I used them last year and liked them. They flew great and killed the whitetails dead. I really have never used anything from G5 that wasn't everything they say it is. But you also pay for it $$$.


----------



## dtilley001 (Jan 6, 2009)

I have used the original Tekans, the Tekan II's, and now I am using the NEW Black Tekans (carbon steel instead of stainless steel). I think that after a few years that they finally got all of the kinks worked out. The NEW Black Tekans will stay closed in a quiver. The original Tekans would come open very easily if you bumped the arrow or put the arrow in a quiver. All of the Tekans have been sharp but the NEW Black Carbon Steel Tekan is very sharp.
The Tekans design will also allow you to easily re-use the head after a kill. If the main body gets a nick or burr on the head you can easily file it down. The blade and O-ring replacement could be done in the dark. It is very easy as well. No tools needed. I have taken a total of 8 deer in the last seasons since I switched to the Tekan broadheads.
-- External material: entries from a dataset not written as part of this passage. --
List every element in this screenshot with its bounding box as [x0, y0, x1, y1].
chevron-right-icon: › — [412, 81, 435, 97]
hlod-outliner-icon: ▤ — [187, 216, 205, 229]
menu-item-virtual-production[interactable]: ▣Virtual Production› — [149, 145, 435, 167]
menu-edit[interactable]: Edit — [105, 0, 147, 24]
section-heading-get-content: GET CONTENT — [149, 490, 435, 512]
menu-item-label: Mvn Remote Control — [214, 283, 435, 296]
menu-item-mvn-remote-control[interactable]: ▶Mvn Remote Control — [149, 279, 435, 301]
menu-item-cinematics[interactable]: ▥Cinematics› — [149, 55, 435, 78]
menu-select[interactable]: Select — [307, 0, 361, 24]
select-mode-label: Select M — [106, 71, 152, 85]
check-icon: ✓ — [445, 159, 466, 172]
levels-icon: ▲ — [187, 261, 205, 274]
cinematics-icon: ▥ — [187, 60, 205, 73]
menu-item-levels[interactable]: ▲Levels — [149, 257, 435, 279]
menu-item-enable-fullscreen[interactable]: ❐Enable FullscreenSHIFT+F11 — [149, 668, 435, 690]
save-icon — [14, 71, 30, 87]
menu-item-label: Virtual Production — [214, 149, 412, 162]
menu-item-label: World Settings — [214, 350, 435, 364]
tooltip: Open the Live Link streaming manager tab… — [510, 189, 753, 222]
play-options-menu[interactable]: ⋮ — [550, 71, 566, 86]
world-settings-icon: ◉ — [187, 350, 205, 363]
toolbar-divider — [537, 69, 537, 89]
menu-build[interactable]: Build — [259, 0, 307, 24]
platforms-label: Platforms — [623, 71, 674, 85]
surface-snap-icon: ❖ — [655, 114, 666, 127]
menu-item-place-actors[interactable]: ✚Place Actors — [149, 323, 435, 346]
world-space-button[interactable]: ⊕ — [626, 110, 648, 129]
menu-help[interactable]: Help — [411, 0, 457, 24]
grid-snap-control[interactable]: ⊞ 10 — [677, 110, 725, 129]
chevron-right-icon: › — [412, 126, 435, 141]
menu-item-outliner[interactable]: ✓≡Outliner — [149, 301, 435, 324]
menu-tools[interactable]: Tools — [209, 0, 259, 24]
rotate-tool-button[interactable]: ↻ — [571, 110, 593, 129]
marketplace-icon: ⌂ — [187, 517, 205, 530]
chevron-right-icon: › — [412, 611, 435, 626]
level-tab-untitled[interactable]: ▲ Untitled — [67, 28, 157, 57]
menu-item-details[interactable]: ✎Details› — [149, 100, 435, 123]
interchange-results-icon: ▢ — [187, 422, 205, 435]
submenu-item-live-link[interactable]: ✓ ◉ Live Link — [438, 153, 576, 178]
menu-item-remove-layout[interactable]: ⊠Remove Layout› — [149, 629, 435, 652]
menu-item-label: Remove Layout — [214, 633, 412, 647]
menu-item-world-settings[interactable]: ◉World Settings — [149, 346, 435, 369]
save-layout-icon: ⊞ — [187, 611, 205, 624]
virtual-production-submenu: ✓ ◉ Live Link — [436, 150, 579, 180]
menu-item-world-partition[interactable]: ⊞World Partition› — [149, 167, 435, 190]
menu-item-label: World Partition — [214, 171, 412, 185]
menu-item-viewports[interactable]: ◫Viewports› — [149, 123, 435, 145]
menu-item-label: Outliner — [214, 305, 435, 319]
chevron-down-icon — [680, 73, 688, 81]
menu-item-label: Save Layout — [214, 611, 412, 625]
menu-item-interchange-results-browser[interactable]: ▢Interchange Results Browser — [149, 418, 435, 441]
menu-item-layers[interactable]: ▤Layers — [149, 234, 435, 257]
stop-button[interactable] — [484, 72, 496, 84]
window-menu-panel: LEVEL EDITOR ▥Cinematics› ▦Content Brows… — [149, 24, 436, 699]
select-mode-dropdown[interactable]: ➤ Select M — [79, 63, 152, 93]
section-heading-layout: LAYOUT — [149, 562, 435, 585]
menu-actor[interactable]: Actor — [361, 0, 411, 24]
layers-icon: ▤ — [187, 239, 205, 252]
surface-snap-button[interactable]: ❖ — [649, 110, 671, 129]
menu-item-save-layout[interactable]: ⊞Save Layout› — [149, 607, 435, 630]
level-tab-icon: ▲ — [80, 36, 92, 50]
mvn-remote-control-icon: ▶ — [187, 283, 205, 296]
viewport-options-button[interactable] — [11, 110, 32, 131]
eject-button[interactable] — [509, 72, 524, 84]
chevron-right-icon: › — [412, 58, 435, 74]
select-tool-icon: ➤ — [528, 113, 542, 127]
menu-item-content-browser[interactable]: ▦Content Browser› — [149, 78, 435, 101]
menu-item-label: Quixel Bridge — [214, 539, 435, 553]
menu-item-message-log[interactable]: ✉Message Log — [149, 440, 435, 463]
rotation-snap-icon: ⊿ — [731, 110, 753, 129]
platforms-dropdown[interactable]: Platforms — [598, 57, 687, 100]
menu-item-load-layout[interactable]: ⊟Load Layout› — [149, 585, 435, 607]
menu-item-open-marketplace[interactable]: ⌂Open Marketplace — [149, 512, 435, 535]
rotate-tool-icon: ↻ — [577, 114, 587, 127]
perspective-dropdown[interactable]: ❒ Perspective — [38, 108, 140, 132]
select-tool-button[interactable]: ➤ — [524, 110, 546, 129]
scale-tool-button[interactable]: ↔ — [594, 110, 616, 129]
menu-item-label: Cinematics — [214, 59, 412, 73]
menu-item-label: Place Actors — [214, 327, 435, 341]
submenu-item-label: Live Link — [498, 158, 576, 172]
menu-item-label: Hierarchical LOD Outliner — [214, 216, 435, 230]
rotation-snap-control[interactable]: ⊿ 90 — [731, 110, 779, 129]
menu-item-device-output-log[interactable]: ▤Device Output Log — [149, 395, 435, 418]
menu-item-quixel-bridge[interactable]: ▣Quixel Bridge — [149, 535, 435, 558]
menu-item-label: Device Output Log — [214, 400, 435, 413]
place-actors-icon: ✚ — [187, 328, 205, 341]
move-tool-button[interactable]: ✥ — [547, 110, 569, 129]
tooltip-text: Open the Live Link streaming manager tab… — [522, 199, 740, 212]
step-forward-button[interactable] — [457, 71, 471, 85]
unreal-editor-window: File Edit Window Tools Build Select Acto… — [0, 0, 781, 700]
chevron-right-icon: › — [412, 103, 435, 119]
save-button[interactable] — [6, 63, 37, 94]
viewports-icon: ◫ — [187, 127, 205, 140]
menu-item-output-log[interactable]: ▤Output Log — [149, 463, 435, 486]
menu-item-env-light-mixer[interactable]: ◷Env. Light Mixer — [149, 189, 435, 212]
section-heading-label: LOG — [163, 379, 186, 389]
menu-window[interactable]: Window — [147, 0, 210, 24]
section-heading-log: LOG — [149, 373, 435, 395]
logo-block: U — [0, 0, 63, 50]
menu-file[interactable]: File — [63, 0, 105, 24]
They work perfectly for me and I couldnt be happier with them now that they have the bugs worked out. 
Hope this helps.


----------



## Mattyv97 (Mar 30, 2009)

*G5*

I started using the Tekans this year. they are illegal in NY but i do a few out of state hunts and im going to use them for that. so far they seem awesome. ive used G5 for the last 4years and i think they are the greatest. i use the Strikers in NY and they are by far the best fixed blade head ive ever used. Everything by G5 is costly, but you pay for what you get and i think they are worth every penny. i love this company


----------



## nikki6gun (Sep 7, 2007)

*g5*

I shot my first deer with a bow 2yrs ago using the tekn2. head on at 15yrds center chest a little high lodged between shoulder and spine dropped in its tracks. they fly great and wound channel is large. the only reason i dont shoot them anymore is the o ring. just one more stupid little thing to go wrong.


----------



## Hoyts&HD's (Jun 17, 2007)

Never had the luck to use them on a whitetail yet, but I like what they do to turkeys! 3 birds in the last 3 years and they dropped within 5 steps of where I shot them!


----------